BRANCHES and PIPELINING
-----------------------
(or, how to minimize the effect of control dependencies on pipelines.)
easiest solution (poor performance)
Cancel anything (later) in the pipe when a jump is decoded.
This works as long as nothing changes the program's state
before the cancellation. Then let the branch instruction
finish (flush the pipe), and start up again.
which time units
instruction 1 2 3 4 5 6 7 8 . . .
jmp IF D OA OP R
^ (PC changed here)
inc IF
^^ (cancelled)
branch Prediction (static or dynamic)
add lots of extra hardware to try to help.
a) (static) assume that the branch/jump will not be taken
When the decision is made, the hw "knows" if the correct
instruction has been partially executed.
If the correct instruction is currently in the pipe,
let it (and all those after it) continue. Then,
there will be NO holes in the pipe.
If the incorrect instruction is currently in the pipe,
(meaning that the branch/jump was taken), then all instructions
currently in the pipe subsequent to the branch must
be BACKED OUT.
b) (dynamic) A variation of (a).
Have some extra hw that keeps track of which branches have
been taken in the recent past. Design the hw to presume that
a branch will be taken the same way it was previously.
If the guess is wrong, back out as in (a).
Question for the advanced student: Which is better, (a) or (b)? Why?

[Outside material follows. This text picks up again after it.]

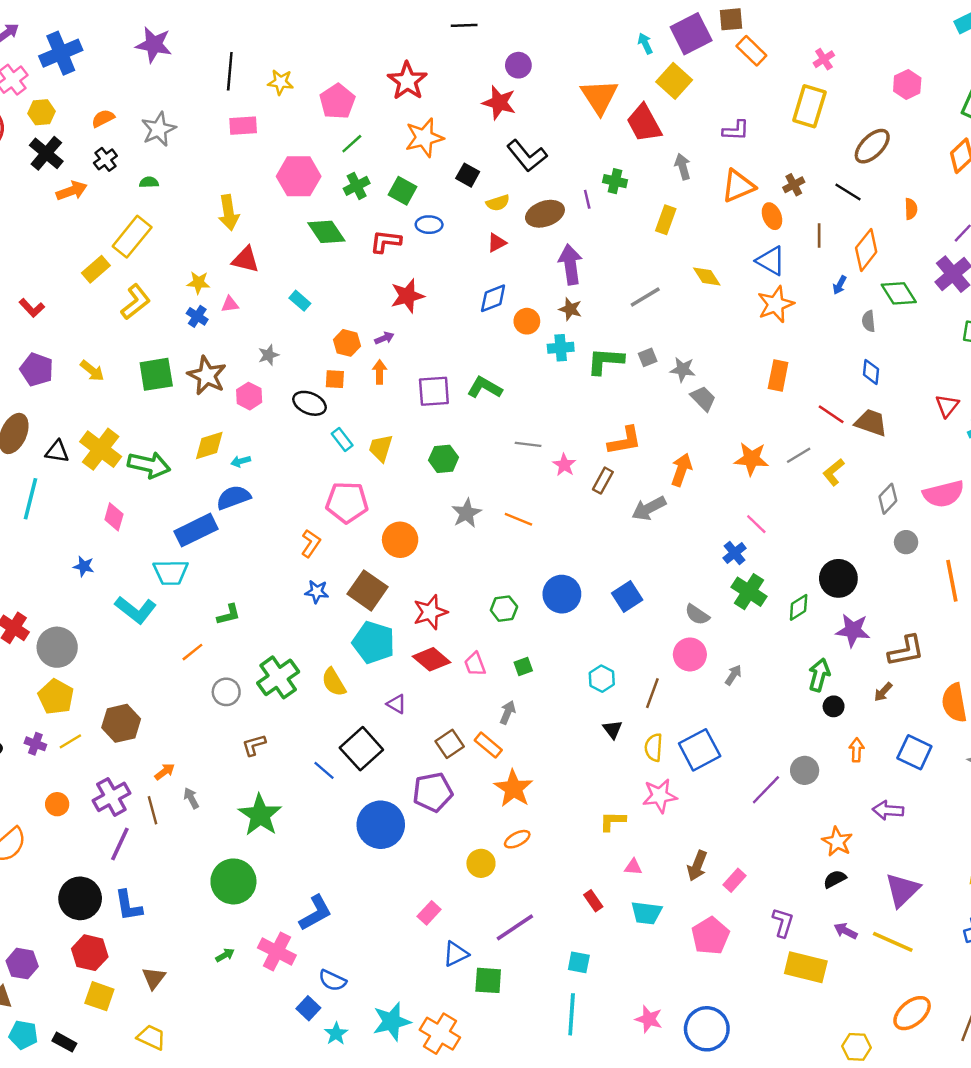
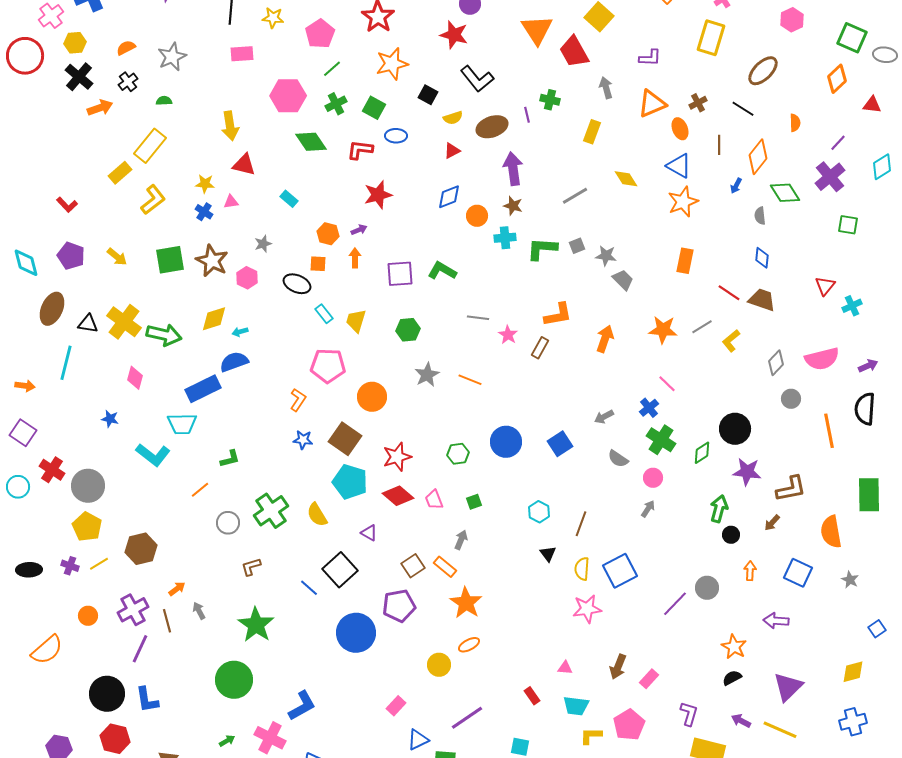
gray arrow: (649, 508) -> (604, 417), moved, size x0.7
pink circle: (690, 654) -> (653, 478), moved, size x0.7
yellow L-shape: (613, 821) -> (591, 736), moved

NOTE: solution (a) works quite well with currently popular
pipeline solutions, because no state information is changed
until the very last stage of an instruction. As long as
the last stage hasn't started, backing out is a matter
of stopping the last stage from occuring and getting the
PC right.
separate test from branch
make the conditional test and address calculation
separate instructions from the one that changes the PC.
This reduces the number of holes in the pipe.
squashing
A fancy name for branch prediction that always presumes the
branch will be taken, and keeps a copy of the PC that will
be needed in the case of backing out.
Amdahl's Law
------------
(Or why the common case matters most)
speedup = new rate / old rate
= old execution time / new execution time
We program in some enhancement to part of our program.

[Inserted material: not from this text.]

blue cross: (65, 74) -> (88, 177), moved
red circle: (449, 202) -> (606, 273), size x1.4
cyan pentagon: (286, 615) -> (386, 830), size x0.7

The fraction of time spent in that part of the code is f.
The speedup of that part of the code (f) is S.
( Let an enhancement speedup f fraction of the time by speedup S)
speedup = [(1-f)+f]*old time / (1-f) * old time + f/S * old time
= 1
---------
1-f + f/S
Examples
f S speedup
--- --- -------
95% 1.10 1.094
5% 10 1.047
5% inf 1.052
lim 1
--------- = 1/ 1-f
S --> inf 1-f + f/S
f speedup
--- -------
1% 1.01
2% 1.02
5% 1.05
10% 1.11
20% 1.25
50% 2.00
This says that we should concentrate on the common case!